C'est un procès à huis clos devant la cour criminelle de l'Ain qui s'est achevé lundi 23 septembre par la condamnation d'un septuagénaire. L'homme était jugé pour viols incestueux et agressions sexuelles commis sur ses trois de ses petites-filles. À la sortie du palais de justice de Bourg-en-Bresse, les parties civiles avaient le sentiment d'avoir été entendues. Réactions.
C'est une jeune femme qui n'aime pas le mot "victime". Elle lui préfère le terme de "guerrière". Et elle est venue à bout d'un difficile combat. Les juges de la cour criminelle de l'Ain viennent de condamner son grand-père à une peine de 12 ans de réclusion criminelle. À sa sortie du palais de justice, lundi soir, Lee-Lou était tout sourire.

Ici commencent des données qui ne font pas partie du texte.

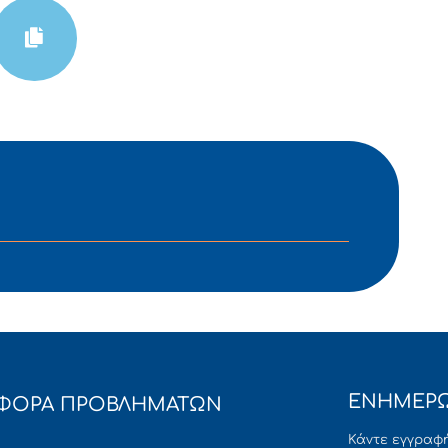
ΕΝΗΜΕΡΩ
ΦΟΡΑ ΠΡΟΒΛΗΜΑΤΩΝ
Κάντε εγγραφή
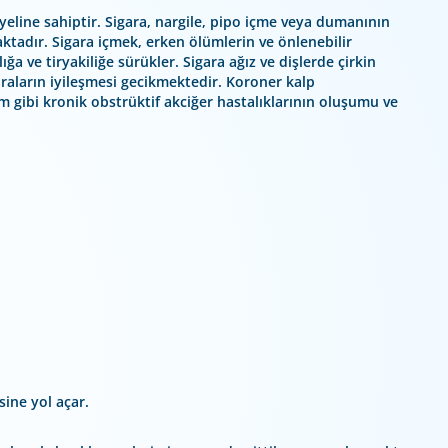
eline sahiptir. Sigara, nargile, pipo içme veya dumanının
ktadır. Sigara içmek, erken ölümlerin ve önlenebilir
ığa ve tiryakiliğe sürükler. Sigara ağız ve dişlerde çirkin
araların iyileşmesi gecikmektedir. Koroner kalp
m gibi kronik obstrüktif akciğer hastalıklarının oluşumu ve
sine yol açar.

"Il ne faut plus avoir peur"
"Franchement, je ne m'attendais pas à autant. On attendait une peine de 6 à 8 ans, c'est ce qu'avait dit notre avocate. On a eu 12 ans, c'est énorme. Être reconnue en tant que victime, même si je n'aime pas ce mot, c'est un grand soulagement. On attendait vraiment ça de la part des juges et on a été reconnues", explique Lee-Lou. Plus que du soulagement. La jeune femme, qui apparaît sereine, a le sentiment d'avoir remporté une victoire.
Pour la jeune femme, sa cousine Lily a joué "un rôle clef" dans cette sombre affaire d'inceste. En 2022, c'est elle qui a révélé ce qu'elle subissait depuis deux ans. Des viols commis par son grand-père. Sur un petit mot, glissé dans une boîte aux lettres de l'association "Les Papillons", la fillette a expliqué avec des mots d'enfants de 10 ans son calvaire. ""Il met sa partie du bas dans ma partie du bas, et j'essayais de m'enlever, mais je n'y arrivais pas". Des paroles qui ne sont pas restées lettres mortes. Elles ont aussitôt donné l'alerte et la justice s'est emparée de l'affaire jusqu'au procès.
"Ça a permis de nous libérer, de libérer notre parole". Les abus ont commencé aussi très jeune pour Lee-Lou. Selon elle, elle avait 5 ou 6 ans. Impossible de dénoncer ce qu'elle subissait. "J’étais toute petite. Comment voulez-vous libérer la parole alors qu'on ne comprend pas ce qui nous arrive ?".
Lily n'est pas la seule victime. On est deux autres. On a été jusqu'au bout. Et je suis fière d'avoir porté ce combat et je le porterai jusqu'au bout.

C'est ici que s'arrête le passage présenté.